Artık koskoca holdingin genel müdürüsün. Açık kasayı da ele geçirdin. Kimseye hesap vermiyorsun. Biliyorum, yönetim kurulu sana fazla geliyor. Ama onu da yakında halledersin. Sen her kararı tek başına verebilmelisin. Yönetim kadron seninle tek nefes gibi hareket etmeli, yoluna taş koymamalı” diye devam etti ve ardından, genizden gelen kısa, sarkastik bir gülüş attı. Selçuk, sanki kendi kahkahalarından birini duyar gibi olmuştu. “Az kaldı… çok az kaldı” diye cevapladı, küstah bir tebessümle. Kendini gerçekten çok şanslı hissediyordu. Kaç insanoğlu şeytanı ile yüz yüze konuşup, ondan akıl ve cesaret alabiliyordu ki?
“Biliyorum, biliyorum” dedi, Selçuk’un tüylü, kaslı kopyası. “Sen gerçekten çok şanslısın. Bana bağlı çok adamım var dünyada ama onlara görünüp, konuşmam seninle yaptığım gibi.” Şeytanı, parmaklarını Selçuk’un yüzünden çekip elini kendi sırtına doğru götürdü, Avuçladığı tüylü kuyruğunu öne getirip onun bedeninde yukarıdan aşağıya dolaştırırken devam etti:
“Has adamımsın benim. Seninle buluşmuş olmak, yeryüzü ve insanoğlu İle ilgili plânlarımı coşturuyor. Harika bir ekip oluyoruz beraber. Göreceksin. Henüz yolun başındayız.”

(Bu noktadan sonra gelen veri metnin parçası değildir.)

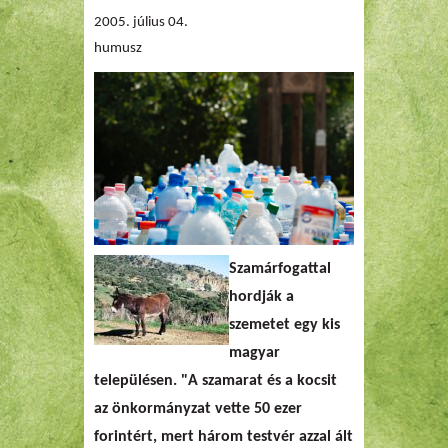
2005. július 04.
humusz
Szamárfogattal
hordják a
szemetet egy kis
magyar
településen.
"A szamarat és a kocsit
az önkormányzat vette 50 ezer
forintért, mert három testvér azzal ált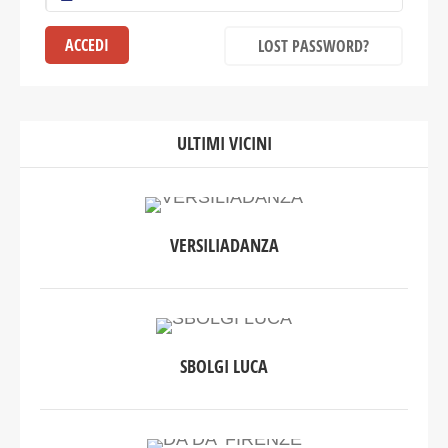
LOST PASSWORD?
ULTIMI VICINI
VERSILIADANZA
SBOLGI LUCA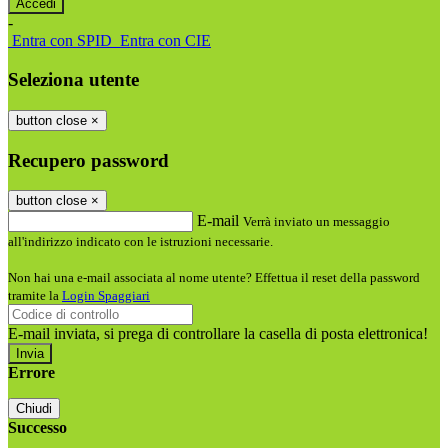
-
Entra con SPID
Entra con CIE
Seleziona utente
button close
×
Recupero password
button close
×
E-mail
Verrà inviato un messaggio
all'indirizzo indicato con le istruzioni necessarie.
Non hai una e-mail associata al nome utente? Effettua il reset della password
tramite la
Login Spaggiari
E-mail inviata, si prega di controllare la casella di posta elettronica!
Errore
Chiudi
Successo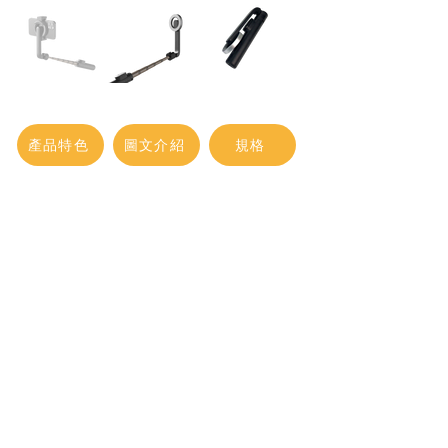
產品特色
圖文介紹
規格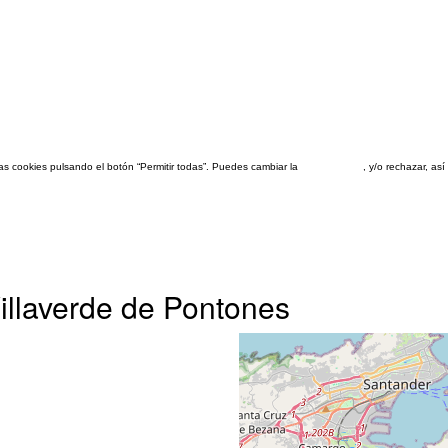
las cookies pulsando el botón “Permitir todas”. Puedes cambiar la
configuración
, y/o rechazar, a
illaverde de Pontones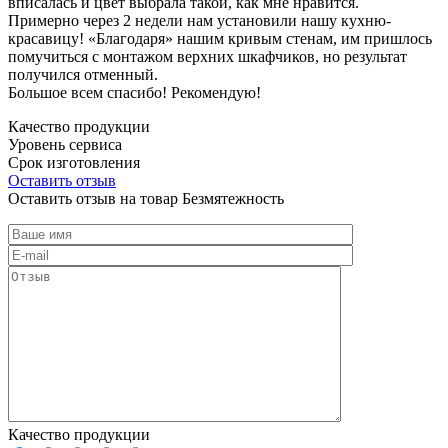
вписалась и цвет выбрала такой, как мне нравится.
Примерно через 2 недели нам установили нашу кухню-
красавицу! «Благодаря» нашим кривым стенам, им пришлось
помучиться с монтажом верхних шкафчиков, но результат
получился отменный.
Большое всем спасибо! Рекомендую!
Качество продукции
Уровень сервиса
Срок изготовления
Оставить отзыв
Оставить отзыв на товар Безмятежность
Качество продукции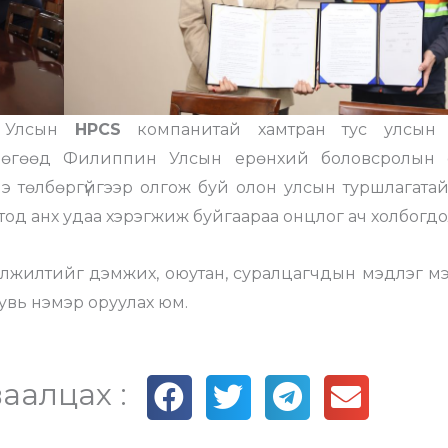
с Улсын
НРСS
компанитай хамтран тус улсын 
г бөгөөд Филиппин Улсын ерөнхий боловсролын 
э төлбөргүйгээр олгож буй олон улсын туршлагатай. 
тод анх удаа хэрэгжиж буйгаараа онцлог ач холбогд
лжилтийг дэмжих, оюутан, суралцагчдын мэдлэг м
хувь нэмэр оруулах юм.
аалцах :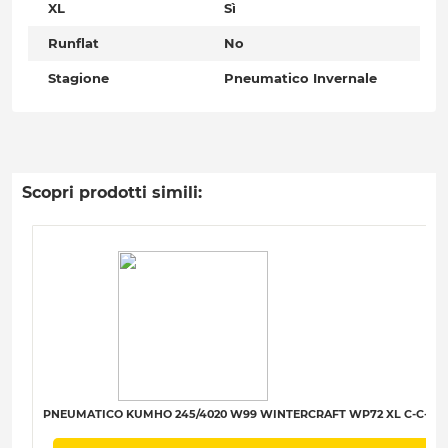
XL
Sì
Runflat
No
Stagione
Pneumatico Invernale
Scopri prodotti simili:
PNEUMATICO KUMHO 245/4020 W99 WINTERCRAFT WP72 XL C-C-B-7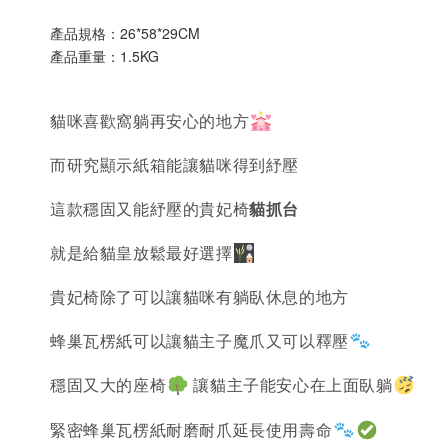
產品規格：26*58*29CM
產品重量：1.5KG
貓咪喜歡窩躺再安心的地方
而研究顯示紙箱能讓貓咪得到紓壓
這款穩固又能紓壓的貴妃椅
貓抓台
就是給貓皇放鬆最好選擇
貴妃椅除了可以讓貓咪有躺臥休息的地方
蜂巢瓦楞紙可以讓貓主子魔爪又可以釋壓
穩固又大的座椅
讓貓主子能安心在上面臥躺
緊密蜂巢瓦楞紙耐磨耐爪延長使用壽命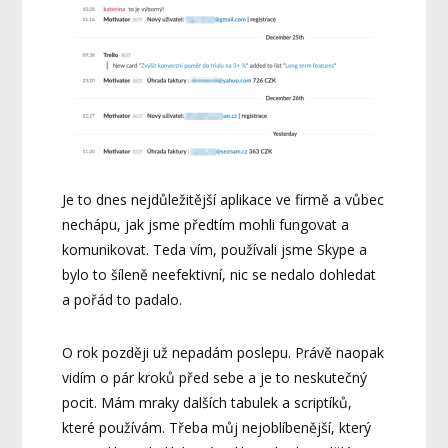
Je to dnes nejdůležitější aplikace ve firmě a vůbec
nechápu, jak jsme předtím mohli fungovat a
komunikovat. Teda vím, používali jsme Skype a
bylo to šíleně neefektivní, nic se nedalo dohledat
a pořád to padalo.
O rok později už nepadám poslepu. Právě naopak
vidím o pár kroků před sebe a je to neskutečný
pocit. Mám mraky dalších tabulek a scriptíků,
které používám. Třeba můj nejoblíbenější, který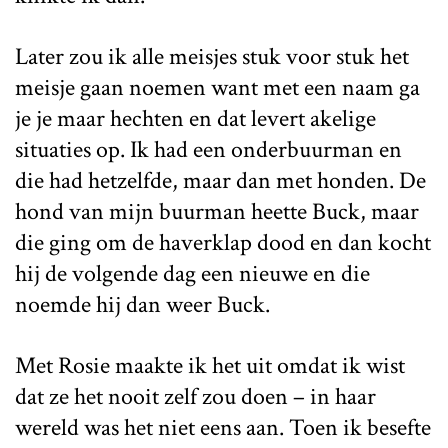
Later zou ik alle meisjes stuk voor stuk het
meisje gaan noemen want met een naam ga
je je maar hechten en dat levert akelige
situaties op. Ik had een onderbuurman en
die had hetzelfde, maar dan met honden. De
hond van mijn buurman heette Buck, maar
die ging om de haverklap dood en dan kocht
hij de volgende dag een nieuwe en die
noemde hij dan weer Buck.
Met Rosie maakte ik het uit omdat ik wist
dat ze het nooit zelf zou doen – in haar
wereld was het niet eens aan. Toen ik besefte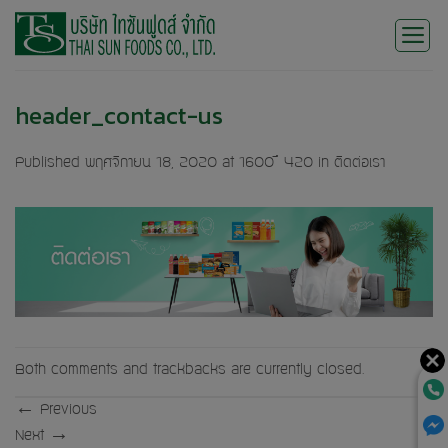
Skip
to
content
header_contact-us
Published
พฤศจิกายน 18, 2020
at
1600 × 420
in
ติดต่อเรา
Both comments and trackbacks are currently closed.
←
Previous
Next
→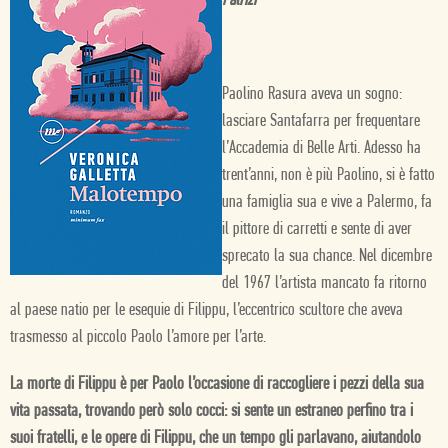
Patrizi
Paolino Rasura aveva un sogno:
lasciare Santafarra per frequentare
l’Accademia di Belle Arti. Adesso ha
trent’anni, non è più Paolino, si è fatto
una famiglia sua e vive a Palermo, fa
il pittore di carretti e sente di aver
sprecato la sua chance. Nel dicembre
del 1967 l’artista mancato fa ritorno
al paese natio per le esequie di Filippu, l’eccentrico scultore che aveva
trasmesso al piccolo Paolo l’amore per l’arte.
La morte di Filippu è per Paolo l’occasione di raccogliere i pezzi della sua
vita passata, trovando però solo cocci: si sente un estraneo perfino tra i
suoi fratelli, e le opere di Filippu, che un tempo gli parlavano, aiutandolo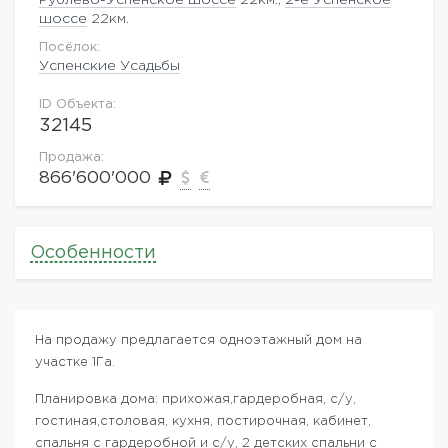
шоссе
22км.
Посёлок:
Успенские Усадьбы
ID Объекта:
32145
Продажа:
866'600'000
Особенности
На продажу предлагается одноэтажный дом на
участке 1Га.
Планировка дома: прихожая,гардеробная, с/у,
гостиная,столовая, кухня, постирочная, кабинет,
спальня с гардеробной и с/у, 2 детских спальни с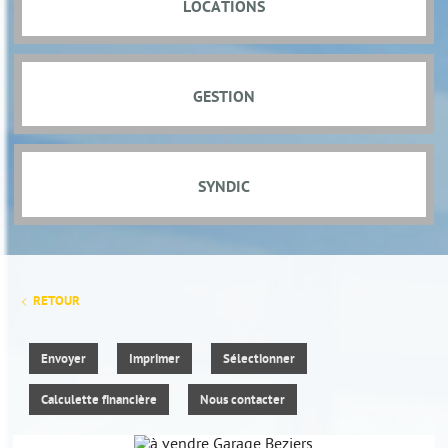
LOCATIONS
GESTION
SYNDIC
RETOUR
Envoyer
Imprimer
Sélectionner
Calculette financière
Nous contacter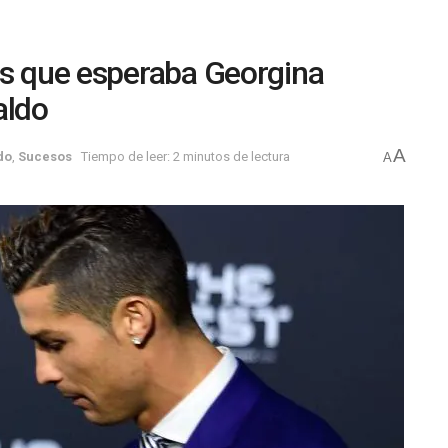
os que esperaba Georgina
aldo
A
do
,
Sucesos
Tiempo de leer: 2 minutos de lectura
A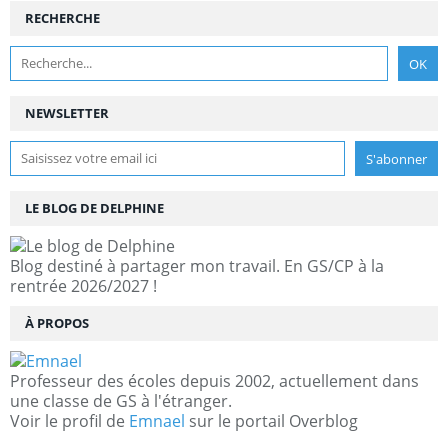
RECHERCHE
NEWSLETTER
LE BLOG DE DELPHINE
Blog destiné à partager mon travail. En GS/CP à la
rentrée 2026/2027 !
À PROPOS
Professeur des écoles depuis 2002, actuellement dans
une classe de GS à l'étranger.
Voir le profil de
Emnael
sur le portail Overblog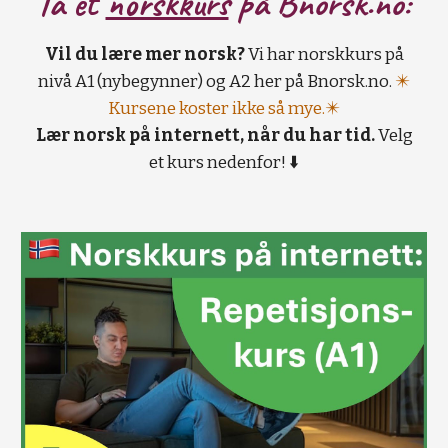
Ta et
norskkurs
på B
norsk.no:
Vil du lære mer norsk?
Vi har norskkurs på
nivå A1 (nybegynner) og A2 her på Bnorsk.no.
✴️
Kursene koster ikke så mye.✴️
Lær norsk på internett, når du har tid.
Velg
et kurs nedenfor! ⬇️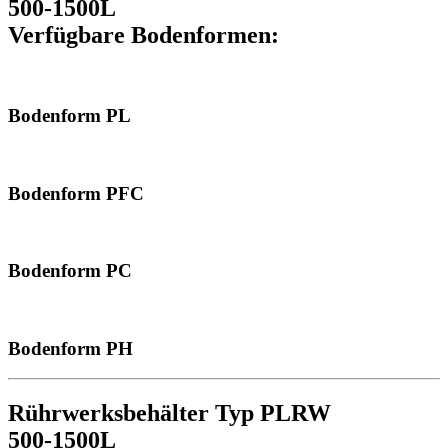
500-1500L
Verfügbare Bodenformen:
Bodenform PL
Bodenform PFC
Bodenform PC
Bodenform PH
Rührwerksbehälter Typ PLRW
500-1500L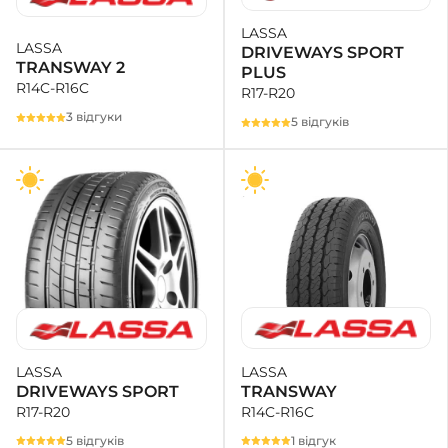
LASSA
LASSA
DRIVEWAYS SPORT
TRANSWAY 2
PLUS
R14C-R16C
R17-R20
3 відгуки
5 відгуків
LASSA
LASSA
TRANSWAY
DRIVEWAYS SPORT
R14C-R16C
R17-R20
1 відгук
5 відгуків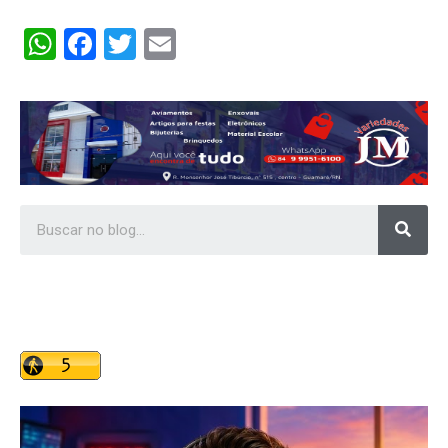
WhatsApp
Facebook
Twitter
Email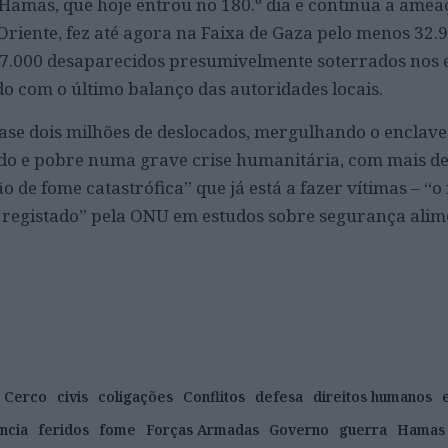
 Hamas, que hoje entrou no 180.º dia e continua a amea
Oriente, fez até agora na Faixa de Gaza pelo menos 32.
e 7.000 desaparecidos presumivelmente soterrados nos
do com o último balanço das autoridades locais.
ase dois milhões de deslocados, mergulhando o enclave
do e pobre numa grave crise humanitária, com mais de
o de fome catastrófica” que já está a fazer vítimas – “
 registado” pela ONU em estudos sobre segurança alim
Cerco
civis
coligações
Conflitos
defesa
direitos humanos
ncia
feridos
fome
Forças Armadas
Governo
guerra
Hamas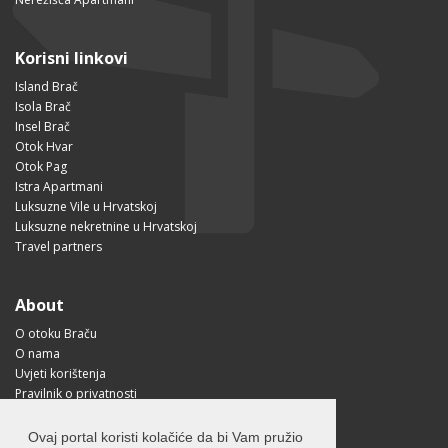
Korisni linkovi
Island Brač
Isola Brač
Insel Brač
Otok Hvar
Otok Pag
Istra Apartmani
Luksuzne Vile u Hrvatskoj
Luksuzne nekretnine u Hrvatskoj
Travel partners
About
O otoku Braču
O nama
Uvjeti korištenja
Pravilnik o privatnosti
Korisne informacije
Kako doći na Brač?
Ovaj portal koristi kolačiće da bi Vam pružio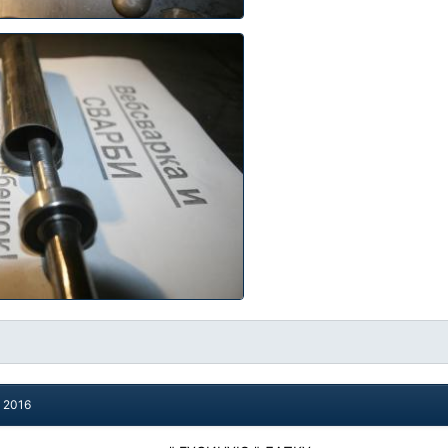
, 2016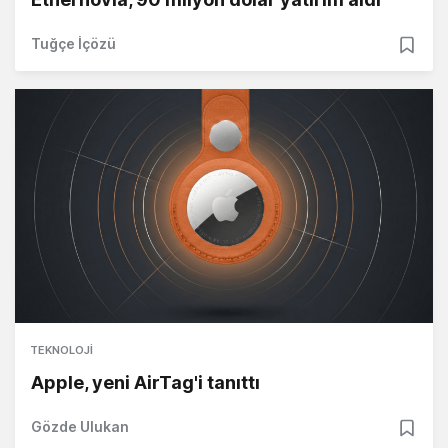
Tuğçe İçözü
TEKNOLOJI
Apple, yeni AirTag'i tanıttı
Gözde Ulukan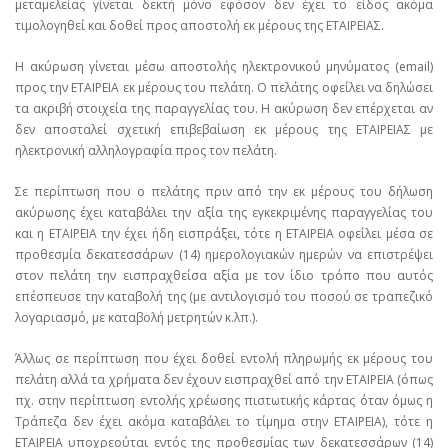
μεταμελείας γίνεται δεκτή μόνο εφόσον δεν έχει το είδος ακόμα
τιμολογηθεί και δοθεί προς αποστολή εκ μέρους της ΕΤΑΙΡΕΙΑΣ.
Η ακύρωση γίνεται μέσω αποστολής ηλεκτρονικού μηνύματος (email)
προς την ΕΤΑΙΡΕΙΑ εκ μέρους του πελάτη. Ο πελάτης οφείλει να δηλώσει
τα ακριβή στοιχεία της παραγγελίας του. Η ακύρωση δεν επέρχεται αν
δεν αποσταλεί σχετική επιβεβαίωση εκ μέρους της ΕΤΑΙΡΕΙΑΣ με
ηλεκτρονική αλληλογραφία προς τον πελάτη.
Σε περίπτωση που ο πελάτης πριν από την εκ μέρους του δήλωση
ακύρωσης έχει καταβάλει την αξία της εγκεκριμένης παραγγελίας του
και η ΕΤΑΙΡΕΙΑ την έχει ήδη εισπράξει, τότε η ΕΤΑΙΡΕΙΑ οφείλει μέσα σε
προθεσμία δεκατεσσάρων (14) ημερολογιακών ημερών να επιστρέψει
στον πελάτη την εισπραχθείσα αξία με τον ίδιο τρόπο που αυτός
επέσπευσε την καταβολή της (με αντιλογισμό του ποσού σε τραπεζικό
λογαριασμό, με καταβολή μετρητών κ.λπ.).
Άλλως σε περίπτωση που έχει δοθεί εντολή πληρωμής εκ μέρους του
πελάτη αλλά τα χρήματα δεν έχουν εισπραχθεί από την ΕΤΑΙΡΕΙΑ (όπως
πχ. στην περίπτωση εντολής χρέωσης πιστωτικής κάρτας όταν όμως η
Τράπεζα δεν έχει ακόμα καταβάλει το τίμημα στην ΕΤΑΙΡΕΙΑ), τότε η
ΕΤΑΙΡΕΙΑ υποχρεούται εντός της προθεσμίας των δεκατεσσάρων (14)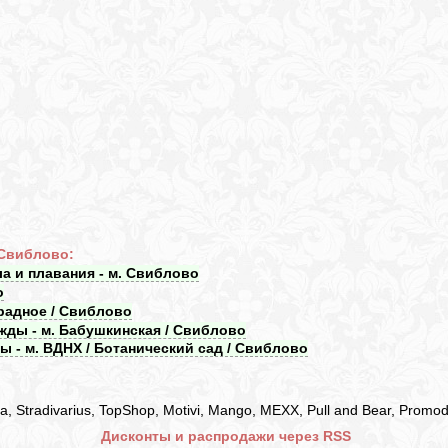
 Свиблово:
а и плавания - м. Свиблово
о
традное / Свиблово
жды - м. Бабушкинская / Свиблово
ы - м. ВДНХ / Ботанический сад / Свиблово
 Stradivarius, TopShop, Motivi, Mango, MEXX, Pull and Bear, Promo
Дисконты и распродажи через RSS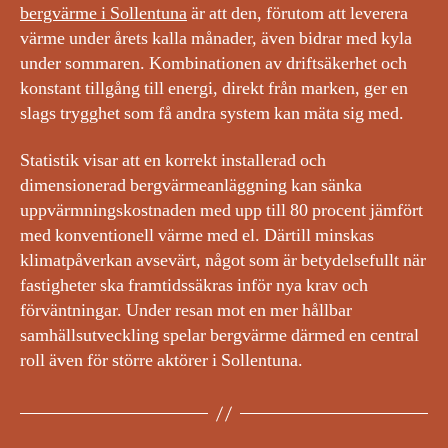
bergvärme i Sollentuna
är att den, förutom att leverera
värme under årets kalla månader, även bidrar med kyla
under sommaren. Kombinationen av driftsäkerhet och
konstant tillgång till energi, direkt från marken, ger en
slags trygghet som få andra system kan mäta sig med.
Statistik visar att en korrekt installerad och
dimensionerad bergvärmeanläggning kan sänka
uppvärmningskostnaden med upp till 80 procent jämfört
med konventionell värme med el. Därtill minskas
klimatpåverkan avsevärt, något som är betydelsefullt när
fastigheter ska framtidssäkras inför nya krav och
förväntningar. Under resan mot en mer hållbar
samhällsutveckling spelar bergvärme därmed en central
roll även för större aktörer i Sollentuna.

Şeytanın dokunuşları ilk başta buz gibiydi ama her temas satıhtan derinin alt katmanlarına, vücudun derinliklerine doğru ilerlerken gittikçe ısınıyor, ısınıyor ve Selçuk’un teni buz dokunuşları ile lâv yalaması arasında titremeler geçiriyordu. Her zaman garip fantezileri olmasına rağmen, şeytanıyla tanıştığı günden beri en zevk aldığı duygu hali, bu buzdağı ile yanardağ arası hararet yolculuklarıydı. Tek başına sahiplenmeyi hayâl ettiği koca imparatorluğu düşünmenin verdiği keyifle tatlı bir rehavete kapılmak üzereydi ki, şeytanının sesi yine duyuldu:
“Yalnız, sana daha evvel söylemiş olduğum bir şey var; tekrar hatırlatmak istediğim.”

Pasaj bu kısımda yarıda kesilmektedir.